# venustus growth rate



## fishwolfe (Mar 27, 2005)

are these guys slow growers?i got a venustus and a polystigma at the same time and size about 2".both in the 180g both eat really well,but the polystigma is noticeably gaining in size but the venustus seems the same.is this a fair comparison?


----------



## remarkosmoc (Oct 19, 2005)

My venstus grew from about 2" to 6" in 9 months or so.


----------



## fishwolfe (Mar 27, 2005)

thanks tannable.i guess waiting is the hard part.


----------



## Dewdrop (Nov 20, 2007)

I think my C.borleyi is growing alot faster than my venustus.


----------



## KMNL (Sep 4, 2008)

My venustus' got big quick so I don't think the type alone is slow at growing in size.


----------



## smidey (Mar 15, 2007)

my red zebras out grow all the other fish every time. i have no idea why but they do.


----------



## noki (Jun 13, 2003)

smidey said:


> my red zebras out grow all the other fish every time. i have no idea why but they do.

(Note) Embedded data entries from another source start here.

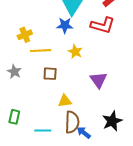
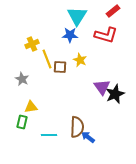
yellow line: (41, 51) -> (47, 59), turned 72
brown square: (50, 74) -> (60, 67), moved
yellow triangle: (65, 101) -> (31, 107), moved
black star: (112, 121) -> (115, 94), moved

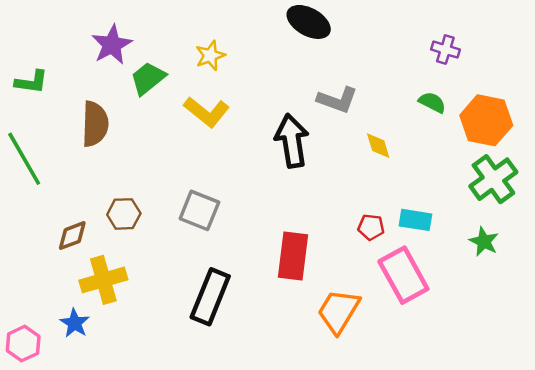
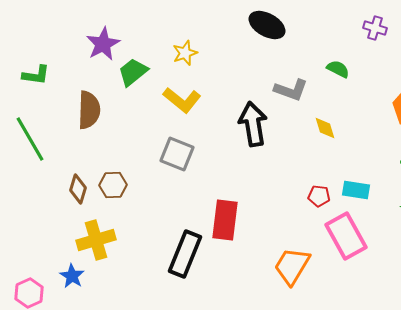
purple cross: (445, 50) -> (375, 28), moved
green semicircle: (432, 102) -> (338, 69), moved
gray square: (199, 210) -> (177, 154), moved
brown diamond: (72, 236) -> (78, 189), moved, turned -52
red rectangle: (293, 256) -> (225, 220), moved

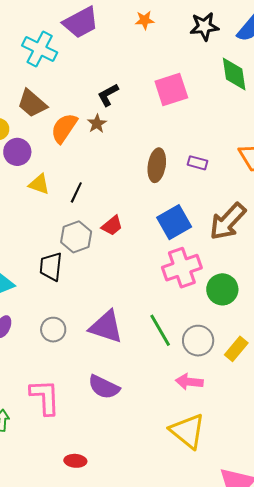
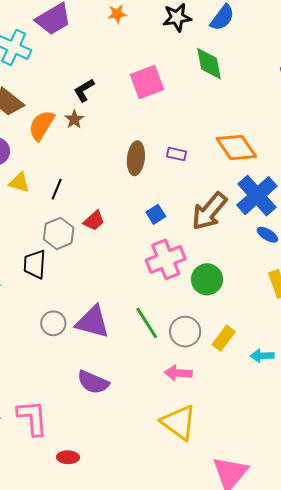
blue square: (174, 222) -> (156, 214), size x0.6
gray circle: (53, 330) -> (53, 323), moved
pink L-shape: (45, 397) -> (32, 418), moved

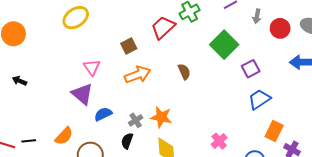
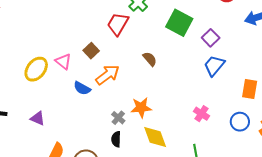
yellow ellipse: (76, 18) -> (36, 69), moved
pink triangle: (92, 67) -> (63, 61), moved
purple triangle: (82, 94) -> (38, 118), moved, size x0.7
blue trapezoid: (259, 99) -> (214, 66), moved
blue semicircle: (103, 114) -> (82, 88), moved, turned -108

Probably cause they are the dominant fish


----------



## smidey (Mar 15, 2007)

noki said:


> smidey said:
> 
> 
> > my red zebras out grow all the other fish every time. i have no idea why but they do.
> ...


they werent at all, they went into a grow out tank with baenschi, fryeri & buffollo heads a month younger than the others & easily won the race to 2".


----------